Two types of tissues are affected by dental decay, and they are the enamel and the dentin. During the youth only the enamel is influenced by dental caries. As we age, the gums begin to recede and expose the dentin of the roots. The patients often complain of sensitivity and bad breath as well as the gum line decay. It is important to protect the enamel in the first place to prevent gingival recession later on.

In healthy individuals, the salivary glands produce enough saliva to wash away the cariogenic food debris. With proper care, this oral status can be maintained for many years without the need for dental intervention other than regular preventive appointments. Lack of this valuable fluid leads to decay, dry mouth (xerostomia) and gum disease. Common cause for slow production of saliva include regular intake of certain medications, recreational drug use and other health issues. The saliva also plays a major role in body’s immune response to the oral bacteria. This condition is frequently dismissed by patients, but it can be easily diagnosed and approached by the dentist who can treat it with appropriate dental therapy.

One example of health condition that may hinder the production of saliva is cancer of the head or neck areas. The radiation treatment can quickly result in dry mouth and cause rampant caries.

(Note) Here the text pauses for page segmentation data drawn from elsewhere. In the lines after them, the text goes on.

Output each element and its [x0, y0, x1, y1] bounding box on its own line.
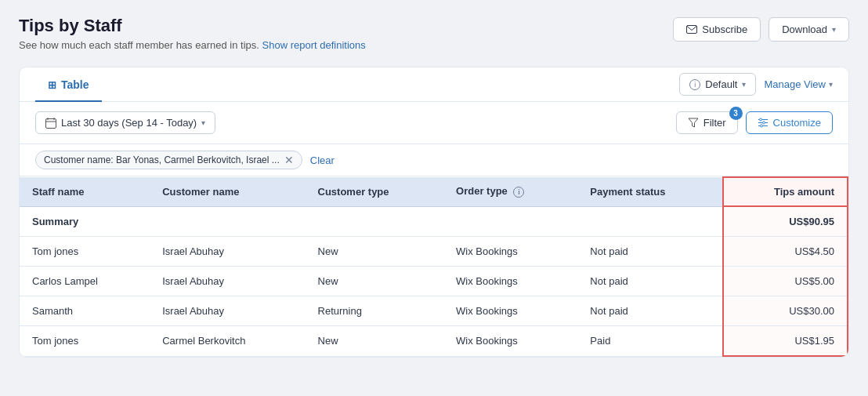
header-row: Tips by Staff See how much each staff me…: [19, 16, 849, 51]
page-title: Tips by Staff: [19, 16, 366, 36]
cell-customer-type: New: [306, 237, 444, 267]
calendar-icon: [45, 118, 56, 129]
col-header-staff-name: Staff name: [20, 177, 150, 206]
col-header-payment-status: Payment status: [577, 177, 722, 206]
tabs-right: i Default ▾ Manage View ▾: [679, 73, 833, 96]
cell-customer-type: Returning: [306, 296, 444, 326]
chevron-down-icon: ▾: [742, 80, 746, 89]
cell-customer-name: Israel Abuhay: [150, 237, 305, 267]
tabs-left: ⊞ Table: [35, 67, 102, 101]
report-definitions-link[interactable]: Show report definitions: [262, 39, 366, 51]
cell-customer-name: Israel Abuhay: [150, 267, 305, 296]
envelope-icon: [686, 25, 697, 34]
cell-order-type: Wix Bookings: [443, 237, 577, 267]
table-icon: ⊞: [48, 79, 56, 91]
cell-tips-amount: US$4.50: [723, 237, 848, 267]
summary-customer-name: [150, 206, 305, 237]
table-header-row: Staff name Customer name Customer type O…: [20, 177, 848, 206]
svg-rect-0: [687, 26, 697, 34]
svg-point-10: [760, 125, 762, 127]
cell-customer-name: Carmel Berkovitch: [150, 326, 305, 357]
svg-point-9: [762, 122, 765, 124]
filter-button[interactable]: Filter 3: [676, 111, 738, 134]
cell-payment-status: Paid: [577, 326, 722, 357]
cell-tips-amount: US$5.00: [723, 267, 848, 296]
cell-payment-status: Not paid: [577, 267, 722, 296]
cell-customer-type: New: [306, 326, 444, 357]
cell-staff-name: Tom jones: [20, 237, 150, 267]
header-actions: Subscribe Download ▾: [673, 17, 849, 42]
summary-tips-amount: US$90.95: [723, 206, 848, 237]
filter-badge: 3: [729, 107, 743, 120]
page-subtitle: See how much each staff member has earne…: [19, 39, 366, 51]
chip-close-icon[interactable]: ✕: [284, 154, 294, 165]
tab-table[interactable]: ⊞ Table: [35, 67, 102, 102]
active-filters-row: Customer name: Bar Yonas, Carmel Berkovi…: [20, 144, 848, 176]
col-header-order-type: Order type i: [443, 177, 577, 206]
customize-button[interactable]: Customize: [746, 111, 833, 134]
table-row: Samanth Israel Abuhay Returning Wix Book…: [20, 296, 848, 326]
tabs-row: ⊞ Table i Default ▾ Manage View ▾: [20, 67, 848, 102]
cell-customer-name: Israel Abuhay: [150, 296, 305, 326]
cell-tips-amount: US$30.00: [723, 296, 848, 326]
cell-staff-name: Samanth: [20, 296, 150, 326]
date-range-button[interactable]: Last 30 days (Sep 14 - Today) ▾: [35, 111, 215, 134]
filter-chip-customer-name: Customer name: Bar Yonas, Carmel Berkovi…: [35, 151, 302, 169]
info-circle-icon: i: [689, 79, 700, 90]
filters-right: Filter 3 Customize: [676, 111, 833, 134]
manage-view-button[interactable]: Manage View ▾: [764, 78, 833, 90]
main-card: ⊞ Table i Default ▾ Manage View ▾: [19, 67, 849, 358]
summary-label: Summary: [20, 206, 150, 237]
cell-tips-amount: US$1.95: [723, 326, 848, 357]
svg-point-8: [759, 118, 761, 121]
col-header-tips-amount: Tips amount: [723, 177, 848, 206]
col-header-customer-type: Customer type: [306, 177, 444, 206]
summary-row: Summary US$90.95: [20, 206, 848, 237]
table-row: Carlos Lampel Israel Abuhay New Wix Book…: [20, 267, 848, 296]
summary-customer-type: [306, 206, 444, 237]
col-header-customer-name: Customer name: [150, 177, 305, 206]
chevron-down-icon: ▾: [201, 118, 205, 127]
download-button[interactable]: Download ▾: [769, 17, 849, 42]
chevron-down-icon: ▾: [829, 80, 833, 89]
filter-icon: [688, 118, 699, 128]
cell-payment-status: Not paid: [577, 237, 722, 267]
svg-rect-1: [46, 118, 56, 128]
header-left: Tips by Staff See how much each staff me…: [19, 16, 366, 51]
cell-staff-name: Tom jones: [20, 326, 150, 357]
cell-payment-status: Not paid: [577, 296, 722, 326]
summary-payment-status: [577, 206, 722, 237]
data-table: Staff name Customer name Customer type O…: [20, 176, 848, 357]
clear-filters-button[interactable]: Clear: [310, 154, 335, 166]
order-type-info-icon[interactable]: i: [513, 187, 524, 198]
cell-staff-name: Carlos Lampel: [20, 267, 150, 296]
page-wrapper: Tips by Staff See how much each staff me…: [0, 0, 868, 396]
subscribe-button[interactable]: Subscribe: [673, 17, 761, 42]
filters-row: Last 30 days (Sep 14 - Today) ▾ Filter 3: [20, 102, 848, 144]
default-view-button[interactable]: i Default ▾: [679, 73, 756, 96]
table-row: Tom jones Israel Abuhay New Wix Bookings…: [20, 237, 848, 267]
cell-order-type: Wix Bookings: [443, 296, 577, 326]
customize-icon: [758, 118, 769, 128]
cell-order-type: Wix Bookings: [443, 326, 577, 357]
summary-order-type: [443, 206, 577, 237]
cell-customer-type: New: [306, 267, 444, 296]
chevron-down-icon: ▾: [832, 25, 836, 34]
table-row: Tom jones Carmel Berkovitch New Wix Book…: [20, 326, 848, 357]
cell-order-type: Wix Bookings: [443, 267, 577, 296]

Other examples include the diabetes or renal diseases that are treated with certain medications that cause xerostomia. In case of serious health conditions, the dentist always consults with the patient’s primary physician and creates a treatment plan to correct the problem.

Additionally, the hard enamel should be protected by its continuous contact with fluoride. Research shows that daily brushing with the fluoridated toothpaste decreases the risk of cavities by 50 percent. Fluoride can also be implemented during the prophylactic cleanings with the dental hygienist or at home with gels, antiseptic rinses and other similar products. The patients are educated about gentle methods of toothbrushing to protect the dentin from premature exposure. If the roots are exposed, they can be still treated with applications of fluoride and anti-sensitivity topical medications.